Por
Cecilia Hopkins
Llevar a
escena un clásico del Siglo de Oro español como La dama duende, de
Calderón de la Barca, entraña más de un desafío. Escrita en 1629, esta
pieza de capa y espada contiene enredos y equívocos que podrían resultar
por demás ingenuos para el espectador que no la mire desde una
perspectiva histórica (y en esto conviene considerar que su autor la
compuso principalmente a modo de crítica contra las supersticiones
usuales de la época). Los vericuetos de la trama se gestan a expensas de
una joven viuda que, desoyendo el mandato de sus hermanos, intenta ponerle
fin a su luto enamorando a un caballero desconocido. Pero aunque Doña
Angela se divierte a su antojo haciéndose pasar por un duende para terror
de la servidumbre y sorpresa de su enamorado, su juego no puede ser
considerado como una reivindicación del derecho a la libertad femenina.

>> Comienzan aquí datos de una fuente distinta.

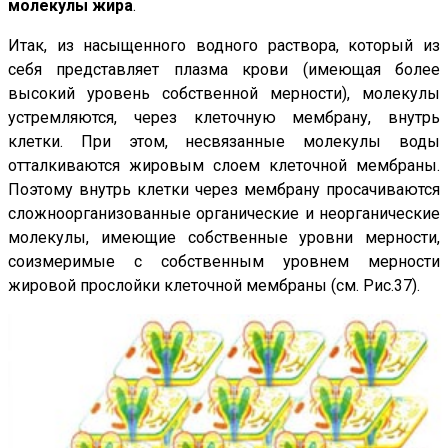
молекулы жира
.
Итак, из насыщенного водного раствора, который из
себя представляет плазма крови (имеющая более
высокий уровень собственной мерности), молекулы
устремляются, через клеточную мембрану, внутрь
клетки. При этом, несвязанные молекулы воды
отталкиваются жировым слоем клеточной мембраны.
Поэтому внутрь клетки через мембрану просачиваются
сложноорганизованные органические и неорганические
молекулы, имеющие собственные уровни мерности,
соизмеримые с собственным уровнем мерности
жировой прослойки клеточной мембраны (см.
Рис.37
).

Después de todo, la protagonista solamente podrá cambiar radicalmente de
vida siempre que salga de la casa de un modo honorable, es decir,
convenientemente casada.
Pero más allá de lo estrictamente argumental, el mayor de los
riesgos de La dama duende radica en que está escrita en verso y que
precisa, por lo tanto, de intérpretes que acrediten cierto entrenamiento
en la materia. La versión que el director y régie Daniel Suárez Marzal
acaba de estrenar en los jardines del Museo Fernández Blanco (un marco
ideal para este tipo de propuestas) cuenta con un elenco joven (de allí
el nombre del grupo, Los Sub 30) parejo en bríos, pero desparejo en el
manejo de los textos. Y no se trata de una cuestión de edad (lo prueban
las dificultades que demostraron en el mismo tema algunos de los actores
experimentados que participaron de La vida es sueño, del mismo Calderón,
conducida por el mismo director). Se puede destacar que del elenco fluyen
en sus personajes Florencia Saraví Medina, en el rol protagónico, María
Colloca, en el papel de su criada y de modo menos parejo, Claudio
Tolcachir y Pablo Finamore, que encarnan la contrapareja masculina
compuesta de amo y criado. De todos modos, la puesta acierta en la dirección
musical de Nicolás Bernazzani y en la ruptura parcial de la estética de
la época que Suárez Marzal se propone, y que consigue a través de los
objetos de acrílico diseñados por Horacio Pigozzi.